大分は鳥栖戦に、優勝したナビスコ杯決勝(1日)から10人、千葉は直近のJリーグ大宮戦(10月26日)から先発メンバーを7人入れ替えた。Jリーグの公式戦ではベストメンバーで臨む「最強チーム規定」があるが、天皇杯は適用外。ただ「ルールに書いていないのは当たり前だから」と犬飼会長はピシャリ。6日夜に大分・溝畑社長から謝罪の電話を受けたが、怒りは収まらなかった。
「日本で一番、権威のある大会にそのような態度で臨むならば、来年から出場しなくてもいいということでしょう。今後対応を考える」と厳しい態度でクラブの姿勢を問う考え方を明かした。(報知
 じゃあ、権威って何よ?と思う。
 何よっていうか、権威というのは「それに従うもの」ではなく「従わせるもの」でしょう。


 一応、辞書で調べてみると…。


けん‐い【権威】
1 他の者を服従させる威力。「行政の―が失墜する」「親の―を示す」
2 ある分野において、知識や技術がぬきんでてすぐれていると一般に認められていること。また、その人。オーソリティー。

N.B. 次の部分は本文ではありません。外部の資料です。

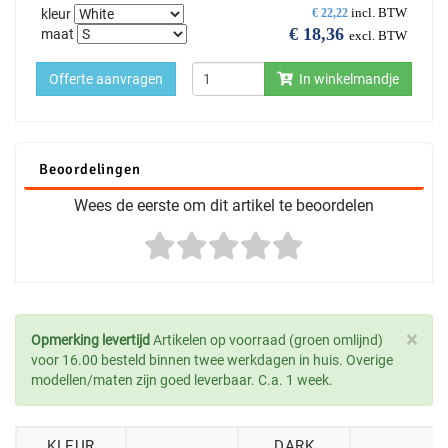
incl. BTW
kleur
€
22,22
€
18,36
maat
excl. BTW
Offerte aanvragen
In winkelmandje
Beoordelingen
Wees de eerste om dit artikel te beoordelen
×
Opmerking levertijd
Artikelen op voorraad (groen omlijnd)
voor 16.00 besteld binnen twee werkdagen in huis. Overige
modellen/maten zijn goed leverbaar. C.a. 1 week.
KLEUR
DARK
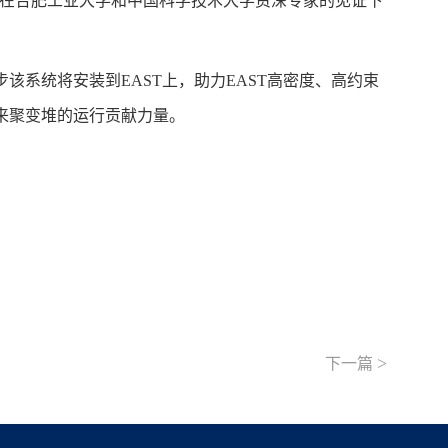
在合肥工业大学和中国科学技术大学资深专家的见证下
步该系统将安装到
EAST
上，助力
EAST
高密度、高约束
来聚变堆的运行贡献力量。
>
下一篇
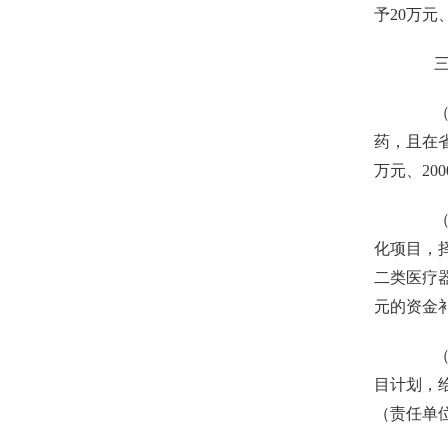
予20万
三、
（十
药，且在省
万元、20
（十
化项目，
二类医疗
元的资金
（十
目计划，
（责任单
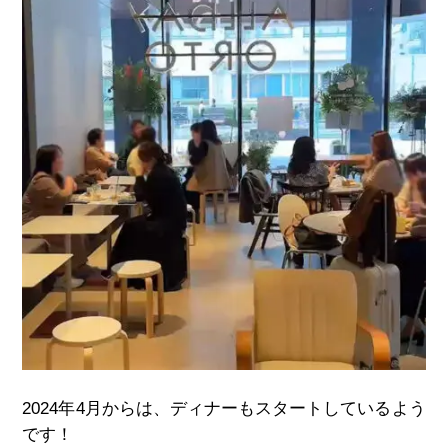
2024
年
4
月からは、ディナーもスタートしているよう
です！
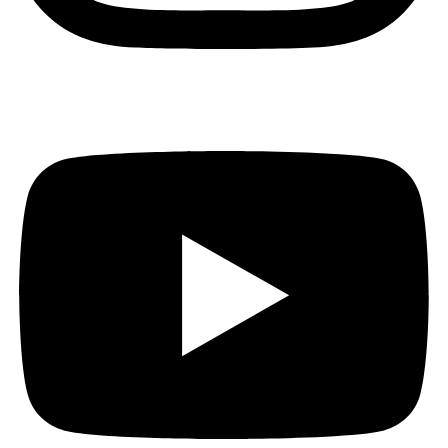
Youtube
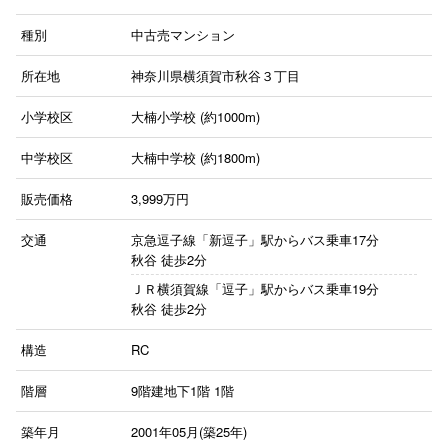
種別
中古売マンション
所在地
神奈川県横須賀市秋谷３丁目
小学校区
大楠小学校 (約1000m)
中学校区
大楠中学校 (約1800m)
販売価格
3,999
万円
交通
京急逗子線「新逗子」駅からバス乗車17分
秋谷 徒歩2分
ＪＲ横須賀線「逗子」駅からバス乗車19分
秋谷 徒歩2分
構造
RC
階層
9階建地下1階
1階
築年月
2001年05月(築25年)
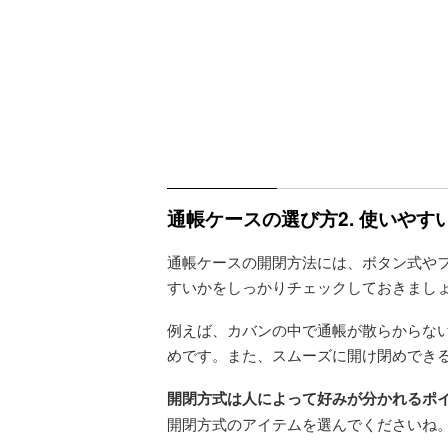
通帳ケースの選び方2. 使いや
通帳ケースの開閉方法には、ボタン式や
すいかをしっかりチェックしておきまし
例えば、カバンの中で通帳が散らからな
めです。また、スムーズに開け閉めでき
開閉方式は人によって好みが分かれるポ
開閉方式のアイテムを選んでくださいね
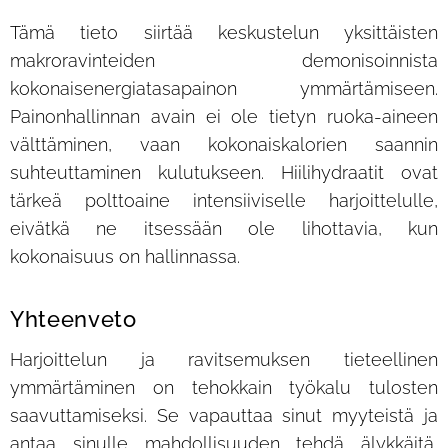
Tämä tieto siirtää keskustelun yksittäisten
makroravinteiden demonisoinnista
kokonaisenergiatasapainon ymmärtämiseen.
Painonhallinnan avain ei ole tietyn ruoka-aineen
välttäminen, vaan kokonaiskalorien saannin
suhteuttaminen kulutukseen. Hiilihydraatit ovat
tärkeä polttoaine intensiiviselle harjoittelulle,
eivätkä ne itsessään ole lihottavia, kun
kokonaisuus on hallinnassa.
Yhteenveto
Harjoittelun ja ravitsemuksen tieteellinen
ymmärtäminen on tehokkain työkalu tulosten
saavuttamiseksi. Se vapauttaa sinut myyteistä ja
antaa sinulle mahdollisuuden tehdä älykkäitä,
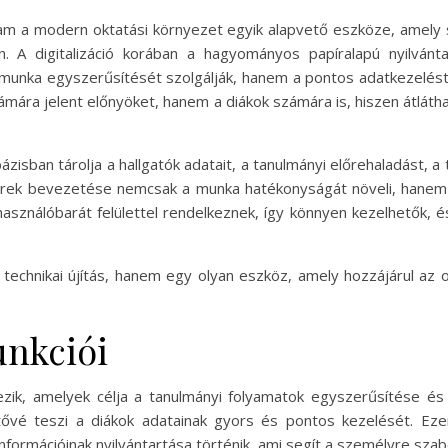
am a modern oktatási környezet egyik alapvető eszköze, amely 
 A digitalizáció korában a hagyományos papíralapú nyilvánta
munka egyszerűsítését szolgálják, hanem a pontos adatkezelést 
mára jelent előnyöket, hanem a diákok számára is, hiszen átlát
zisban tárolja a hallgatók adatait, a tanulmányi előrehaladást, 
zerek bevezetése nemcsak a munka hatékonyságát növeli, hanem 
asználóbarát felülettel rendelkeznek, így könnyen kezelhetők, é
echnikai újítás, hanem egy olyan eszköz, amely hozzájárul az 
unkciói
ezik, amelyek célja a tanulmányi folyamatok egyszerűsítése é
hetővé teszi a diákok adatainak gyors és pontos kezelését. Ez
ormációinak nyilvántartása történik, ami segít a személyre szabo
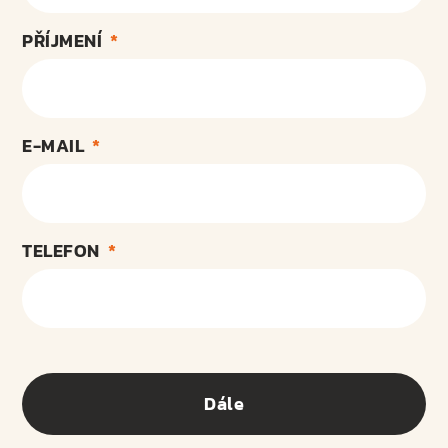
PŘÍJMENÍ
E-MAIL
TELEFON
Dále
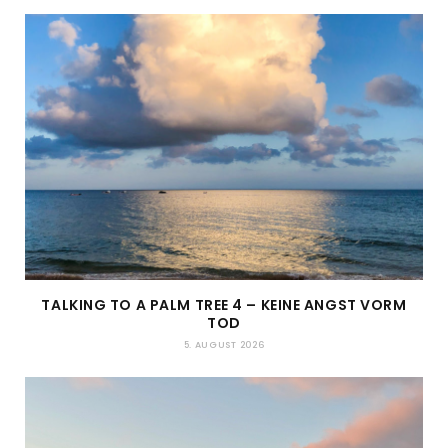
TALKING TO A PALM TREE 4 – KEINE ANGST VORM
TOD
5. AUGUST 2026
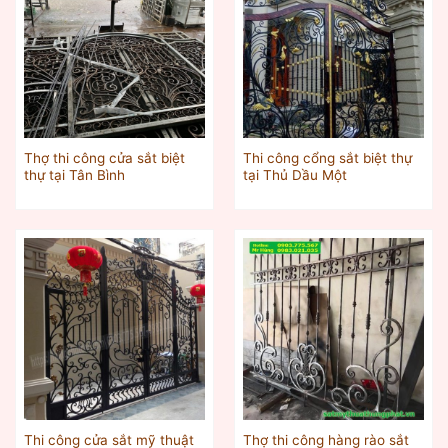
Thợ thi công cửa sắt biệt
Thi công cổng sắt biệt thự
thự tại Tân Bình
tại Thủ Dầu Một
Thi công cửa sắt mỹ thuật
Thợ thi công hàng rào sắt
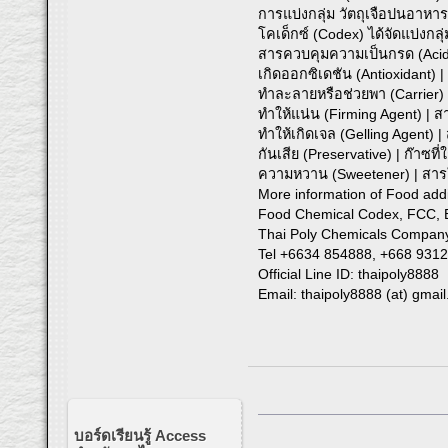
การแบ่งกลุ่ม วัตถุเจือปนอาหาร
โคเด็กซ์ (Codex) ได้จัดแบ่งกลุ่
สารควบคุมความเป็นกรด (Acidit
เกิดออกซิเดชัน (Antioxidant) 
ทำละลายหรือช่วยพา (Carrier) | 
ทำให้แน่น (Firming Agent) | 
ทำให้เกิดเจล (Gelling Agent) 
กันเสีย (Preservative) | ก๊าซที
ความหวาน (Sweetener) | สารใ
More information of Food add
Food Chemical Codex, FCC, EP
Thai Poly Chemicals Company
Tel +6634 854888, +668 931
Official Line ID: thaipoly8888
Email: thaipoly8888 (at) gmai
บอร์ดเรียนรู้ Access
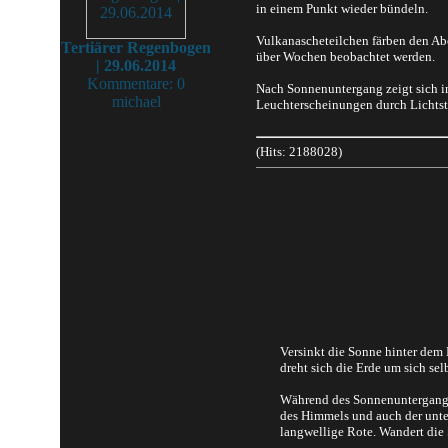
in einem Punkt wieder bündeln.
Vulkanascheteilchen färben den Ab
Tertiärer Regenbogen
über Wochen beobachtet werden.
| 29.06.2014
Kommentare: 0
Nach Sonnenuntergang zeigt sich i
michael
Leuchterscheinungen durch Lichtstr
(Hits: 2188028)
Versinkt die Sonne hinter dem 
dreht sich die Erde um sich se
Während des Sonnenunterganges 
des Himmels und auch der unter
langwellige Rote. Wandert die 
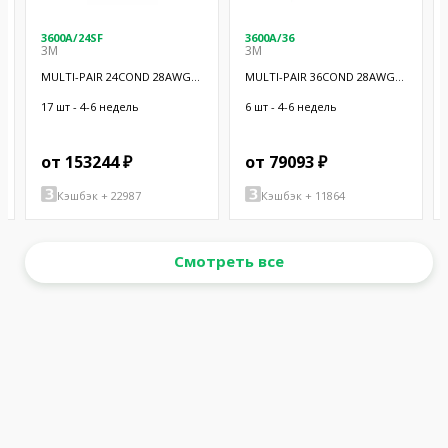
3600A/24SF
3600A/36
3M
3M
MULTI-PAIR 24COND 28AWG
MULTI-PAIR 36COND 28AWG
BLK 100'
BLK 100'
17 шт - 4-6 недель
6 шт - 4-6 недель
от 153244 ₽
от 79093 ₽
Кэшбэк + 22987
Кэшбэк + 11864
Смотреть все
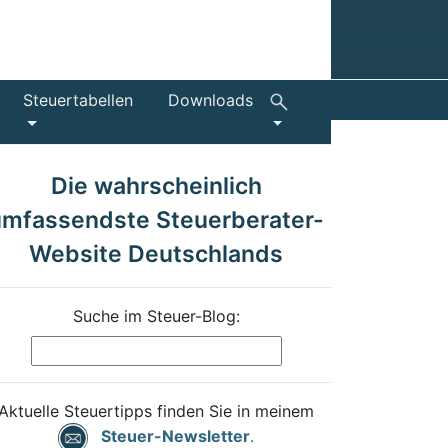
Steuertabellen
Downloads
Die wahrscheinlich
umfassendste Steuerberater-
Website Deutschlands
Suche im Steuer-Blog:
Aktuelle Steuertipps finden Sie in meinem
Steuer-Newsletter
.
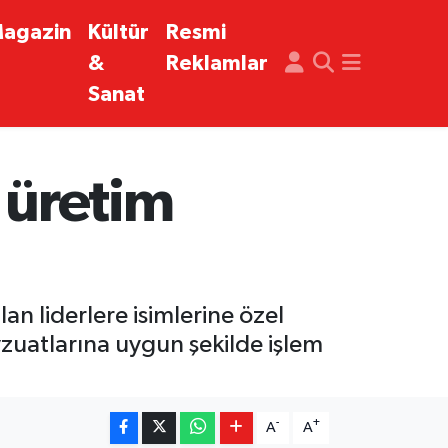
agazin
Kültür
Resmi
&
Reklamlar
Sanat
 üretim
 liderlere isimlerine özel
evzuatlarına uygun şekilde işlem
-
+
A
A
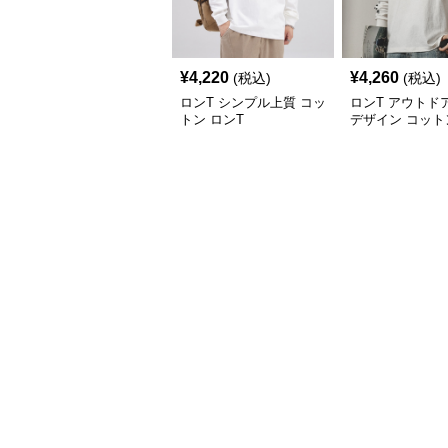
¥
4,220
¥
4,260
(税込)
(税込)
ロンT シンプル上質 コッ
ロンT アウトド
トン ロンT
デザイン コット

「心臓外科の―」
 ようするに、今の天皇杯に「他の者を服従させられるような魅力」があるのかっていうのなら、「ノー」でしょ。
 だって、実際に「天皇杯は千葉と大分を服従させられなかった」ということになるんだから。
 どこかの会長さんによると、だけどね。


 …で、じゃあなんでそうなってしまったのかってことになる。
 


 遠まわしに話してしまったけど、権威があるかないかを決めるのは主催者側ではなく周りの権威に影響を受ける側なのだということ。
 だから、天皇杯の権威の話しを会長が言いたいのであれば、その場合の問題は「服従しないチーム側ではなく、服従させることができなかった(=権威がなかった)天皇杯の方なのではないか?」ということになって然るべきなわけ。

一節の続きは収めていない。